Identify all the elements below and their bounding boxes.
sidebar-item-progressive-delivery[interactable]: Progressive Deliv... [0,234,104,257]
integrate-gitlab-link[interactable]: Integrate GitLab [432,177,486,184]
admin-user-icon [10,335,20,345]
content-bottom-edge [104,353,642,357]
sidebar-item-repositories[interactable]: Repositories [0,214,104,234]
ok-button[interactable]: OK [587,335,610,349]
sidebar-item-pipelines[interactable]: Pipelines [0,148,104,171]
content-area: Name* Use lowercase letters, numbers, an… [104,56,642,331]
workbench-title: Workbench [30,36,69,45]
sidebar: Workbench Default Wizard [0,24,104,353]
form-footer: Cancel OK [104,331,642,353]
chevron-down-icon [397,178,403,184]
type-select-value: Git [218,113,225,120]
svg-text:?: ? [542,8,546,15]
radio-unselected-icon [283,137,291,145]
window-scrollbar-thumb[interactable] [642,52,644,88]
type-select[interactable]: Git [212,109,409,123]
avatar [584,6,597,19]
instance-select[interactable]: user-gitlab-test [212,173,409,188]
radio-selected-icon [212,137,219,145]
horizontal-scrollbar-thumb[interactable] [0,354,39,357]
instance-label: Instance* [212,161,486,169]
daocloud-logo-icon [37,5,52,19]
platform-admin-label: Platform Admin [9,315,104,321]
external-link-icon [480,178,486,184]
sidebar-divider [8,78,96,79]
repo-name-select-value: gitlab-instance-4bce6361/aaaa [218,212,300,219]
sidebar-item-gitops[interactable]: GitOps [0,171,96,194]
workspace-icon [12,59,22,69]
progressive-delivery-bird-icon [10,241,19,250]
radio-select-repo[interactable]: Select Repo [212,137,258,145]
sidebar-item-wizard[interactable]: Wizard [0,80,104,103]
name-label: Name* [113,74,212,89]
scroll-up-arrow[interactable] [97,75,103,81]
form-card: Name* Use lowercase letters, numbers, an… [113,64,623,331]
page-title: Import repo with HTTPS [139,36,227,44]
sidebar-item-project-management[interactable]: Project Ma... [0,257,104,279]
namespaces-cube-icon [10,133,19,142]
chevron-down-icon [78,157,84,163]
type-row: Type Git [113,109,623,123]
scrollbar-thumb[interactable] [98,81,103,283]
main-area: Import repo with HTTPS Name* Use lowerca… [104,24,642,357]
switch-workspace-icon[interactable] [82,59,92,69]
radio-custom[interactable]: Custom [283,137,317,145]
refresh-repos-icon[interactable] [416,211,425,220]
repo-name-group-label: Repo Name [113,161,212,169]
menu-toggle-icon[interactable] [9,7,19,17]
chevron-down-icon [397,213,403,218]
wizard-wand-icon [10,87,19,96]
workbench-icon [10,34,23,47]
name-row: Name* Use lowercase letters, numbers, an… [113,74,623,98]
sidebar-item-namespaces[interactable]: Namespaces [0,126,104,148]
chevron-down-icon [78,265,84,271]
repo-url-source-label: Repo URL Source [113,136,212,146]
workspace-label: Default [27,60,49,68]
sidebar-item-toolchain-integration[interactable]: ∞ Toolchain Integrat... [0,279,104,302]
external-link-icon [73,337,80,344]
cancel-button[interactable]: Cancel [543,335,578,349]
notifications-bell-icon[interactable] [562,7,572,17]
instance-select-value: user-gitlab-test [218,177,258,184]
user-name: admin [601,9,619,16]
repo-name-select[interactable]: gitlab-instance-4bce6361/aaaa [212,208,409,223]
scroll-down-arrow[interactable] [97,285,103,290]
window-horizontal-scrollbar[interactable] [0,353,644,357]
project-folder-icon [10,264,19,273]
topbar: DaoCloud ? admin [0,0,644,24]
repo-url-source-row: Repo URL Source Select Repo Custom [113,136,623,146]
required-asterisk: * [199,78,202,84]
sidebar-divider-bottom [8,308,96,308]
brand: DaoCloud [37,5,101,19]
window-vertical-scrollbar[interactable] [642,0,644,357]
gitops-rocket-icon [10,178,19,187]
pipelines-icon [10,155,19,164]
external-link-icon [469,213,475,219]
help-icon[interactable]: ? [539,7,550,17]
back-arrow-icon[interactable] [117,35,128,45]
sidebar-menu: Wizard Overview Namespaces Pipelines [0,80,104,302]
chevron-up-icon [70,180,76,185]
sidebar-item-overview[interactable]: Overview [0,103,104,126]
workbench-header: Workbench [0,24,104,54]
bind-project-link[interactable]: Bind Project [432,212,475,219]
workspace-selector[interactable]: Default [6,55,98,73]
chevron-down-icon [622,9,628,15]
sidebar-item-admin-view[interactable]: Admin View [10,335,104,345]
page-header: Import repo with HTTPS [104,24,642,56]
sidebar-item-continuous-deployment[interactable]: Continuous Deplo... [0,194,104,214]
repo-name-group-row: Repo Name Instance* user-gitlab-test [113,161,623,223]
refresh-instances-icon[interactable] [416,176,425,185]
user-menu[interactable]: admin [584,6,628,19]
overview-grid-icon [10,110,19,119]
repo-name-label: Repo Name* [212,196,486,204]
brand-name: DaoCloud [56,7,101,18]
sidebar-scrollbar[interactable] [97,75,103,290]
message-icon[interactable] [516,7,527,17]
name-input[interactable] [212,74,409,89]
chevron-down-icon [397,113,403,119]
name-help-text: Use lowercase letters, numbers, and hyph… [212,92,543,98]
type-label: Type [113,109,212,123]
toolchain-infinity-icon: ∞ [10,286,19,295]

*Task objective*: Extract each line holding the word "Cancel" from the records.

*Written answer*:
form-footer: Cancel OK [104,331,642,353]
cancel-button[interactable]: Cancel [543,335,578,349]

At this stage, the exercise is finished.